Sofia…

O que é a vida? Rios de tinta já foram gastos para tentar explicar, enfim, o que é a vida. Há quem diga que a vida é uma dádiva divina. Ou o encontro do espírito com um corpo material. Há, de igual modo, aqueles que dizem que a vida nada mais é do que o resultado de uma fecundação, ou seja, do encontro de um espermatozóide com um óvulo. E por aí vai. Nenhum destes, quiçá, está errado. Afinal, o que é a vida? A vida, para este que vos escreve, é acontecimento e caminho. Prefiro assim. E me apoio, para tanto, na literatura, especialmente em Guimarães Rosa. A vida, caro (a) leitor (a), é travessia, uma travessia dura, não raro, mas, ainda assim, uma travessia. Eis aí o sentido e a beleza da vida: ser e caminhar.
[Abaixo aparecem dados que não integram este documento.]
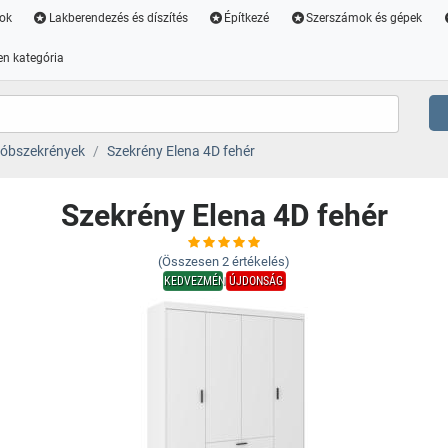
ok
Lakberendezés és díszítés
Építkezé
Szerszámok és gépek
n kategória
óbszekrények
Szekrény Elena 4D fehér
Szekrény Elena 4D fehér
(Összesen
2
értékelés)
KEDVEZMÉNY
ÚJDONSÁG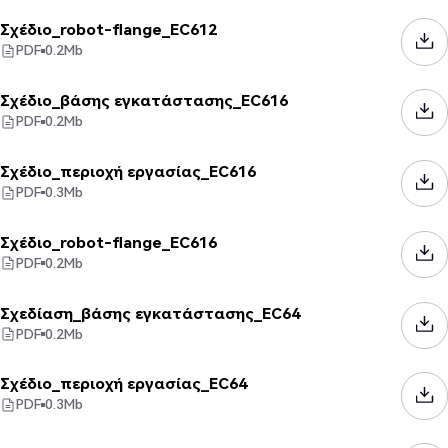
Σχέδιο_robot-flange_EC612
PDF
0.2
Mb
Σχέδιο_βάσης εγκατάστασης_EC616
PDF
0.2
Mb
Σχέδιο_περιοχή εργασίας_EC616
PDF
0.3
Mb
Σχέδιο_robot-flange_EC616
PDF
0.2
Mb
Σχεδίαση_βάσης εγκατάστασης_EC64
PDF
0.2
Mb
Σχέδιο_περιοχή εργασίας_EC64
PDF
0.3
Mb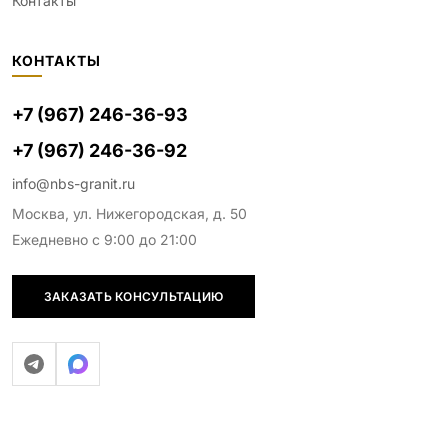
Контакты
КОНТАКТЫ
+7 (967) 246-36-93
+7 (967) 246-36-92
info@nbs-granit.ru
Москва, ул. Нижегородская, д. 50
Ежедневно с 9:00 до 21:00
ЗАКАЗАТЬ КОНСУЛЬТАЦИЮ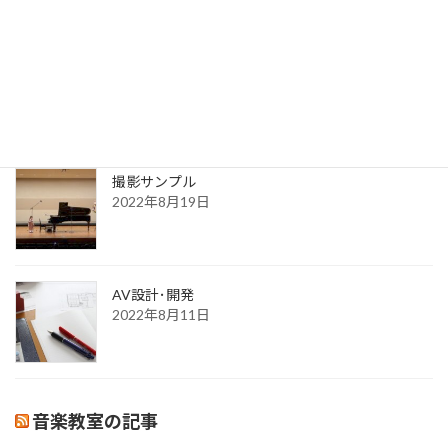
送信完了
2022年8月30日
更新一覧ページ
2022年8月30日
撮影サンプル
2022年8月19日
AV設計･開発
2022年8月11日
音楽教室の記事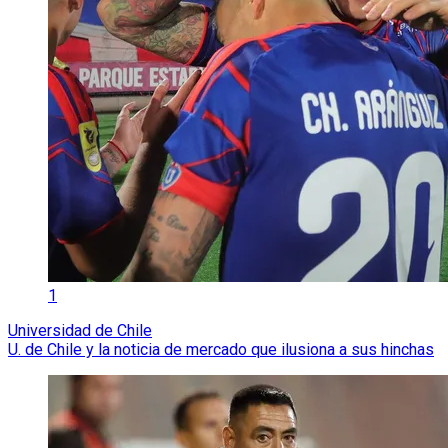
1
Universidad de Chile
U. de Chile y la noticia de mercado que ilusiona a sus hinchas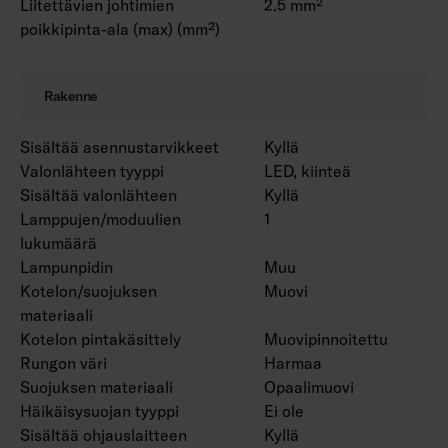
Liitettävien johtimien
2.5 mm²
poikkipinta-ala (max) (mm²)
Rakenne
Sisältää asennustarvikkeet
Kyllä
Valonlähteen tyyppi
LED, kiinteä
Sisältää valonlähteen
Kyllä
Lamppujen/moduulien
1
lukumäärä
Lampunpidin
Muu
Kotelon/suojuksen
Muovi
materiaali
Kotelon pintakäsittely
Muovipinnoitettu
Rungon väri
Harmaa
Suojuksen materiaali
Opaalimuovi
Häikäisysuojan tyyppi
Ei ole
Sisältää ohjauslaitteen
Kyllä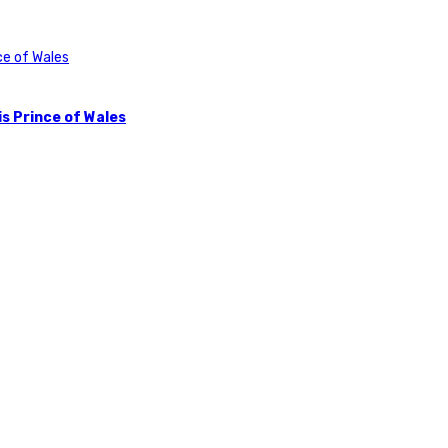
s Prince of Wales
Escrevo hoje de Brasília. É madrugada e nem a Lua me faz companhia, afinal, é tempo de chuva por aqui. Sou eu comigo mesmo, tal como a famosa imagem do Príncipe Hamlet, de Shakespeare, olhando para si e perguntando acerca da sua própria existência. Conhece a ti mesmo e conhecerás todos os Deuses do Universo, não é o que os gregos diziam?
Se a vida é travessia ou caminho, ela também é feita de perdas. Ah (!), e como há perdas nos últimos tempos, bastando lembrar que, apenas no Brasil, foram mais de seiscentos mil mortes em razão de um vírus que se apresentou como o maior inimigo da humanidade no curso da atualidade. O segundo maior, eu diria. O maior é a própria humanidade ou a imbecilidade humana. Thomas Hobbes, ainda que noutro tempo e contexto, escreveu que “o Homem é o lobo do próprio Homem”. E ele tinha razão, penso, ainda que eu não seja dos mais pessimistas, tampouco niilista, ao estilo de Friedrich Nietzsche, e seja, sobretudo, um humanista. Pois bem.
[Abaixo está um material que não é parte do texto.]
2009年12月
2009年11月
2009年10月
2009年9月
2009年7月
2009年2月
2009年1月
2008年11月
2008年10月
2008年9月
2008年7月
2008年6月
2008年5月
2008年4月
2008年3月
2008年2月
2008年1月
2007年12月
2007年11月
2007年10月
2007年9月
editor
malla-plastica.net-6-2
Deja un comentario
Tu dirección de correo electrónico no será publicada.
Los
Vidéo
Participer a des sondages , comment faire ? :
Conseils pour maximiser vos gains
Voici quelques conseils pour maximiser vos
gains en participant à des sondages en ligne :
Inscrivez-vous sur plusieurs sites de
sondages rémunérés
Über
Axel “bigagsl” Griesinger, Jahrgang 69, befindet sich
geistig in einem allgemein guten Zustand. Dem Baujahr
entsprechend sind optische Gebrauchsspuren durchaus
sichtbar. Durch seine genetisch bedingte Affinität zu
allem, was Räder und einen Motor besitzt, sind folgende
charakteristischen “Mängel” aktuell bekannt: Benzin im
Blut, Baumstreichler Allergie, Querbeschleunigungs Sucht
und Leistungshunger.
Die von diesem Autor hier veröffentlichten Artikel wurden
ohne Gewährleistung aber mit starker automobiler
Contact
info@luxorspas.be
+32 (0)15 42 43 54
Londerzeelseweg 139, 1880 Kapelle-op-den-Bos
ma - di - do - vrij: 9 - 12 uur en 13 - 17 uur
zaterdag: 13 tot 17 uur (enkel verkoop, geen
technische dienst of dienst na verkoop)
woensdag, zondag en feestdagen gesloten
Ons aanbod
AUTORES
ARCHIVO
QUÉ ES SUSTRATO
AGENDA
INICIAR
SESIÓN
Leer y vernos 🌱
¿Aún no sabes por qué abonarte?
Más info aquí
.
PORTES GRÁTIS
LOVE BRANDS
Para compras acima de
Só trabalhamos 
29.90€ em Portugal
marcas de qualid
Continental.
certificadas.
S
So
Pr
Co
Hoje não escreverei sobre Direito, sobre Política ou algo similar. Não. Escreverei sobre perda. E sobre uma perda que me acometeu no início deste ano de 2022. A perda de Sofia. Não quero, caro (a) leitor (a), parecer insensível, longe disso. São tantas as perdas, como dissemos acima. Não me entenda mal, portanto. Peço, então, encarecidamente, que o texto seja recebido apenas como um registro honroso em prol de um ser iluminado que chegou e que rapidamente partiu, mas que marcou no curso do seu breve caminho. E como marcou!
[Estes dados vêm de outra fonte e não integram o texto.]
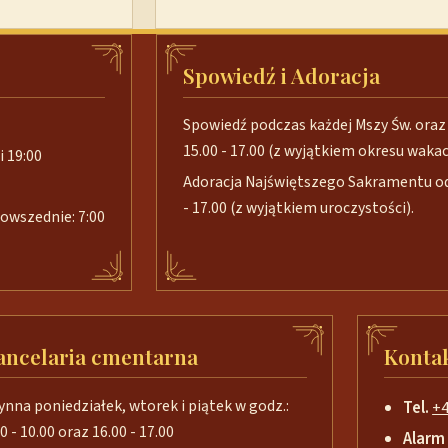
Spowiedź i Adoracja
Spowiedź podczas każdej Mszy Św. oraz 
15.00 - 17.00 (z wyjątkiem okresu wakacj
i 19:00
Adoracja Najświętszego Sakramentu od 
- 17.00 (z wyjątkiem uroczystości).
 powszednie: 7:00
ancelaria cmentarna
Konta
ynna poniedziałek, wtorek i piątek w godz.:
Tel.
+4
0 - 10.00 oraz 16.00 - 17.00
Alarm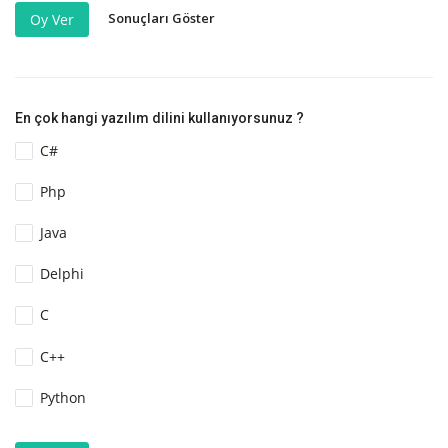
Sonuçları Göster
Oy Ver
En çok hangi yazılım dilini kullanıyorsunuz ?
C#
Php
Java
Delphi
C
C++
Python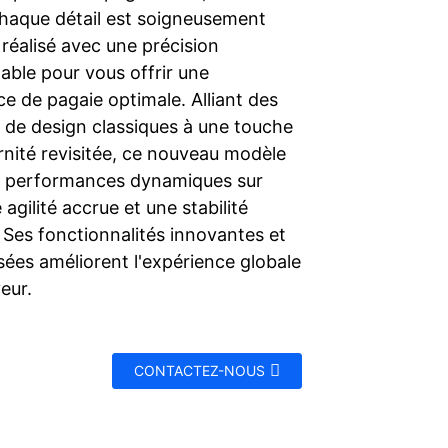
Chaque détail est soigneusement
réalisé avec une précision
able pour vous offrir une
e de pagaie optimale. Alliant des
 de design classiques à une touche
nité revisitée, ce nouveau modèle
s performances dynamiques sur
e agilité accrue et une stabilité
 Ses fonctionnalités innovantes et
sées améliorent l'expérience globale
eur.
CONTACTEZ-NOUS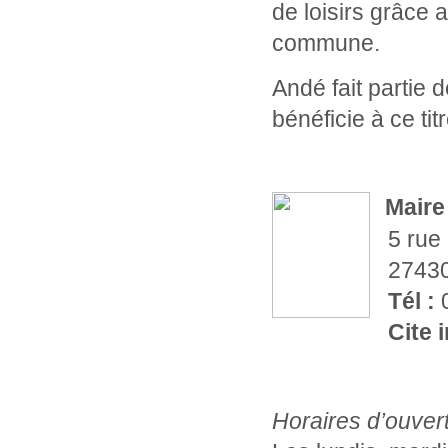
de loisirs grâce 
commune.
Andé fait partie
bénéficie à ce ti
Maire
5 rue 
27430
Tél :
0
Cite i
Horaires d’ouver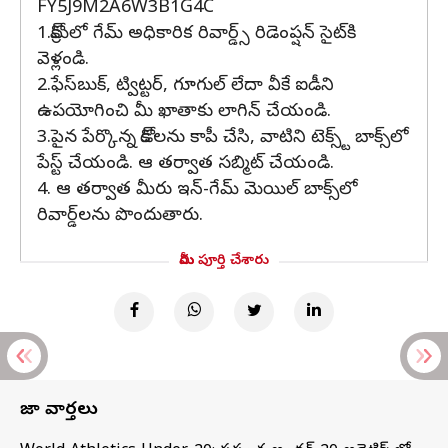
FY5J9M2A6W3B1G4C
1.క్రోమ్‌లో గేమ్ అధికారిక రివార్డ్స్ రిడెంప్షన్ సైట్‌కి
వెళ్లండి.
2.ఫేస్‌బుక్, ట్విట్టర్, గూగుల్ లేదా వీకే ఐడీని
ఉపయోగించి మీ ఖాతాకు లాగిన్ చేయండి.
3.పైన పేర్కొన్న కోడ్‌లను కాపీ చేసి, వాటిని టెక్స్ట్ బాక్స్‌లో
పేస్ట్ చేయండి. ఆ తర్వాత సబ్మిట్ చేయండి.
4. ఆ తర్వాత మీరు ఇన్-గేమ్ మెయిల్ బాక్స్‌లో
రివార్డ్‌లను పొందుతారు.
మీరు పూర్తి చేశారు
తాజా వార్తలు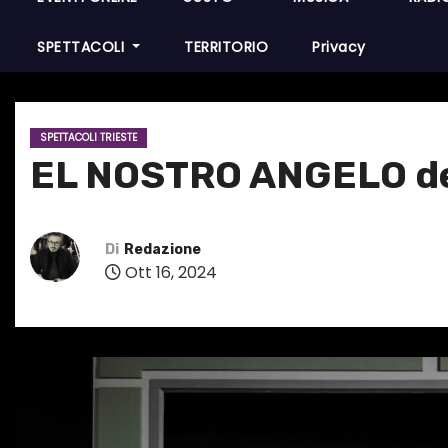
SPETTACOLI
TERRITORIO
Privacy
SPETTACOLI TRIESTE
EL NOSTRO ANGELO deb
Di
Redazione
Ott 16, 2024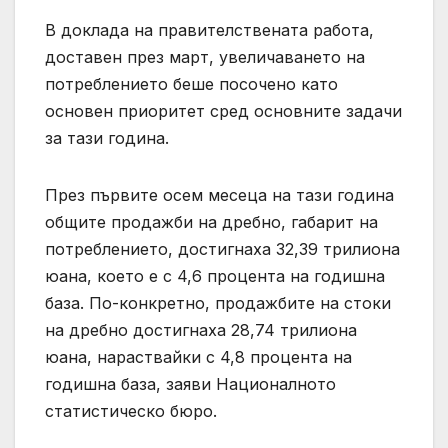
В доклада на правителствената работа,
доставен през март, увеличаването на
потреблението беше посочено като
основен приоритет сред основните задачи
за тази година.
През първите осем месеца на тази година
общите продажби на дребно, габарит на
потреблението, достигнаха 32,39 трилиона
юана, което е с 4,6 процента на годишна
база. По-конкретно, продажбите на стоки
на дребно достигнаха 28,74 трилиона
юана, нараствайки с 4,8 процента на
годишна база, заяви Националното
статистическо бюро.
Sofia, para quem não sabe, é uma cachorrinha da raça Collie que acabei adotando em meados de outubro do ano passado. Ela chegou aqui com aproximados seis meses de vida, magra e com um ar de tristeza no olhar. Isso durou muito pouco. E, em pouquíssimo tempo, Sofia esteve alegre, plena, cheia de luz. Infelizmente, de uma hora para outra, Sofia foi diagnosticada com uma doença grave, adquirida antes mesmo de sua chegada, que acabou sendo irreversível. Isso ocorreu na primeira semana de janeiro. Sofia, para o nosso pesar, acabou partindo deste plano no dia 06 de janeiro de 2022, por volta das 14 horas de uma quinta-feira chuvosa, uma “quinta de quinta”. E foram apenas três meses e meio conosco.
O tempo foi muito curto. Porém, foi um tempo rico, feliz. Sofia, como disse uma pessoa importante e muitíssimo querida para ambos, “encheu a casa”. E é verdade. Sofia significa sabedoria. E ela ensinou. Ensinou que o tempo, por mais breve que seja, deve ser honrado. Que devemos aproveitar os momentos da vida, por mais breves que sejam. Que, por mais que sejam as adversidades, devemos ser alegres. Que a alegria ou a felicidade podem ser encontradas em pequenos gestos. E até mesmo que sentimentos dúbios, como ciúmes ou birra, podem ser expressos de maneira amável (ela era birrenta e, dizem, ciumenta… risos!). Sofia nos fez melhor.
Tal como Mario Quintana escreveu, hoje queria um dia feito de horas de oferecer. Afinal, há dias diferentes. Dias especiais em que queremos encomendar o Sol, a luz do horizonte, a doçura do ar. Queria oferecer um dia hoje. Um dia perfeito. Embrulhado em momentos guardados. Talvez com uma fita cor de certeza calma e um laço pleno de voltas cúmplices. Só um dia. Dado assim.
Infelizmente há voltas que são impossíveis, ao menos no plano da matéria, digo. Porém, a vida não é matéria, apenas. Se ela, a vida, é feita de caminhos, os caminhos constroem memórias. E elas, as memórias, são construídas a partir de momentos. Neste caso, de momentos que fizeram, não um, mas vários dias especiais, cercados de resplandecer e de paz.